I have been keeping track of the name recognition numbers in polls of the Massachusetts gubernatorial race, and there was a fairly significant uptick in name recognition for the lesser-known candidates in yesterday’s Suffolk poll, after months of very little change.
Details are on my Mass. Numbers blog:
http://massnumbers.blogspot.com/2014/06/latest-massachusetts-gubernatorial-poll.html
Here is the graph of the percentage of poll respondents who never heard of each candidate across all of the public polls this year:
Please share widely!
susantruitt says
AM I READING THIS RIGHT— JOE AVELLONE IS DOING SLIGHTLY BETTER THAN DON BERWICK?
fenway49 says
more people had heard of Avellone than Berwick. It’s just one poll. In most of the polls this year more people say they’ve heard of Avellone than Berwick by a very small margin (like 21% vs. 19%).
I wouldn’t make much of it. worked in polling for a while – it could be as simple as “Don Berwick” being a slightly more unique-sounding name than “Joe Avellone.” People say they’re familiar with Joe Avellone because they’ve heard of people with similar-sounding names, so it rings familiar. But they couldn’t pick the candidate Joe Avellone out of a lineup in a thousand years.

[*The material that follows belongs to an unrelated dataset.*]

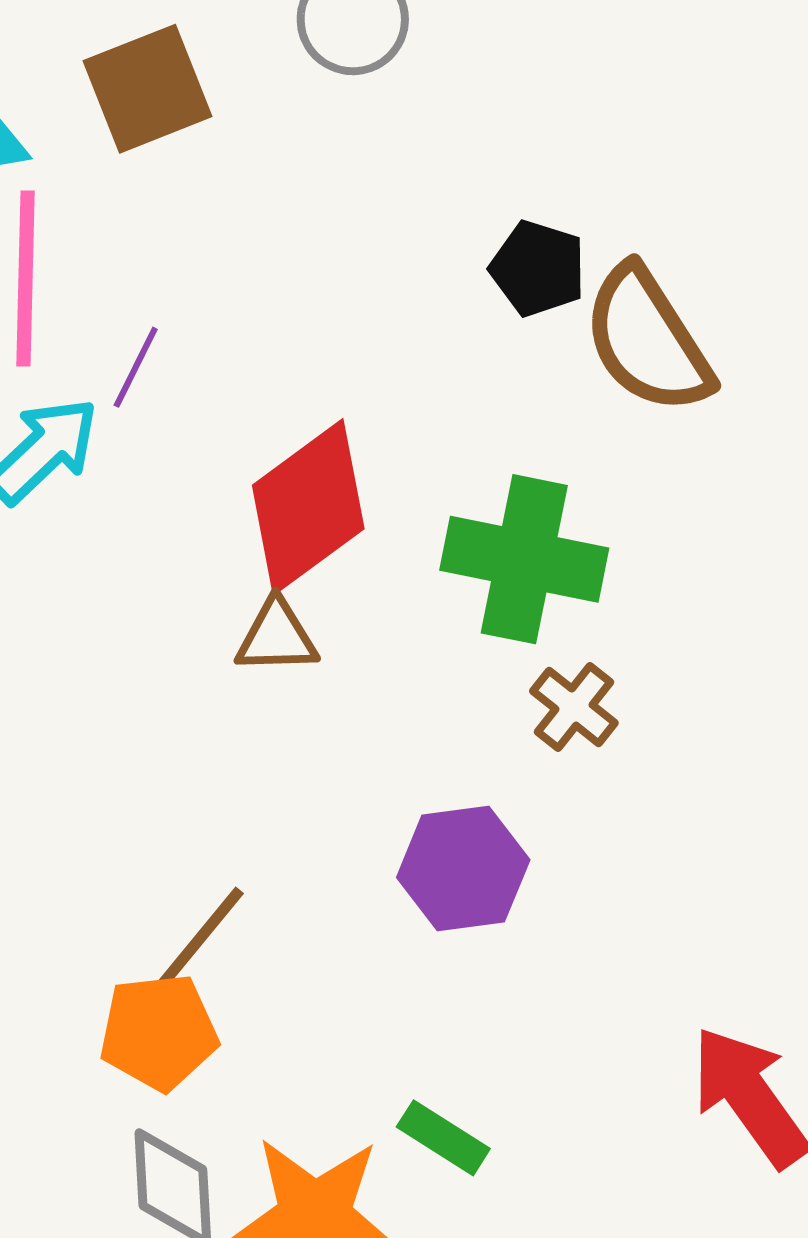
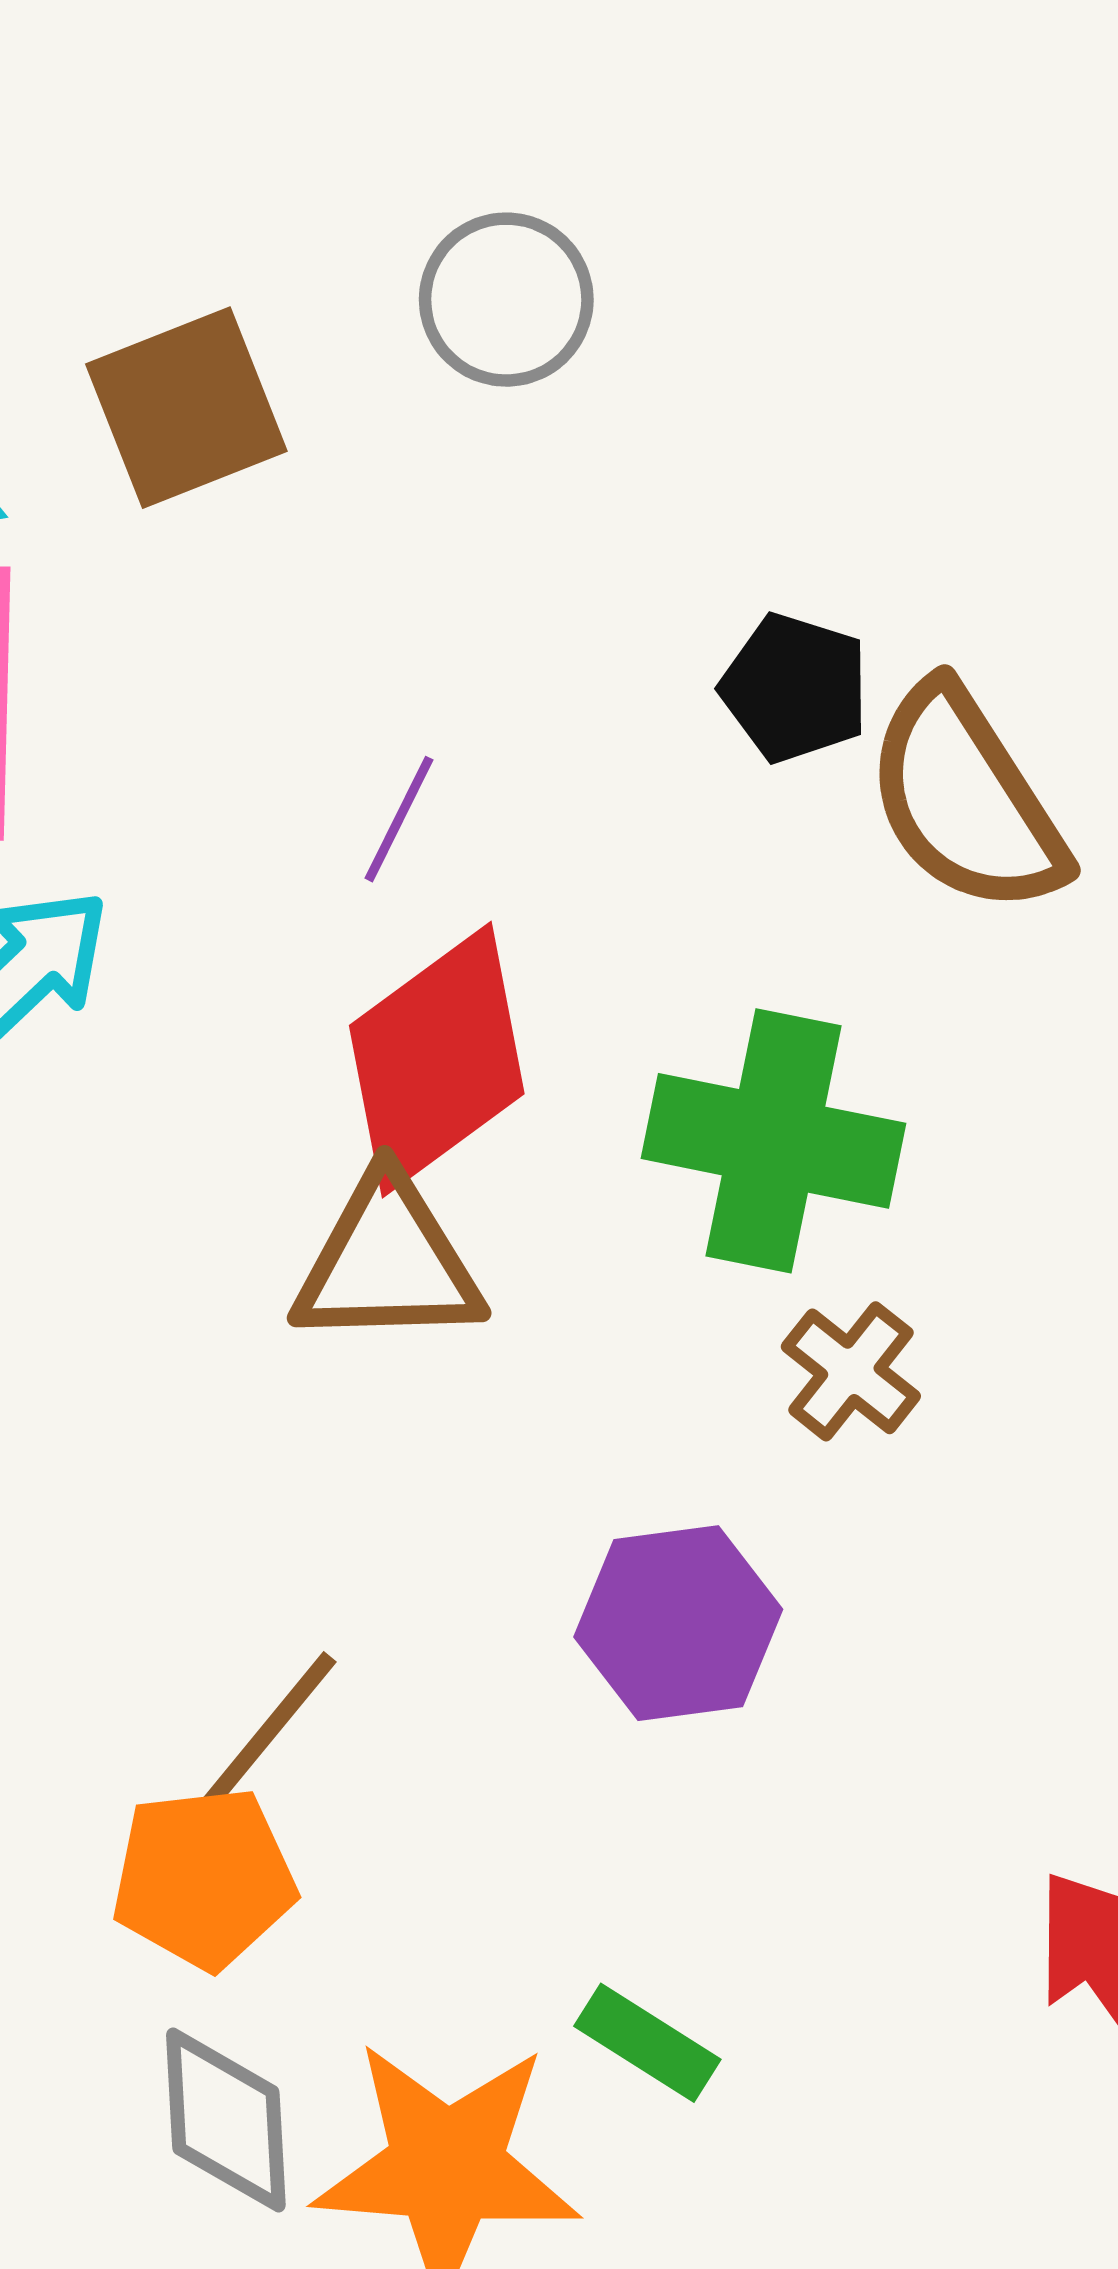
purple line: (136, 367) -> (399, 819), moved
brown triangle: (277, 637) -> (388, 1262), size x1.5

Brent’s point is that their name recognition is on the rise. Fair enough, but to me it says that, for all the “Berwick mojo” we seem to see here, 60% of Massachusetts voters haven’t heard of him yet.
lisagee says
Here are the “who would you vote for if the election were held today” numbers from the same poll:
Since a primary election doesn’t even enter the consciousness of the typical “likely voter” until after the convention, much of the field has very low name recognition. That’s why Nate Silver & BWB in his prior post advocate for employing Recognition-Adjusted Polling Average, “where the polling average is divided by the name recognition, showing us the percentage of respondents that recognized the candidate, who also supported that candidate.”
I’m no statistician, so maybe BWB would take a crack at it, but the fact that Berwick trails Kayyem & Avellone in name recognition but still beats them as candidate of choice among likely voters is actually a very good statistic for Berwick.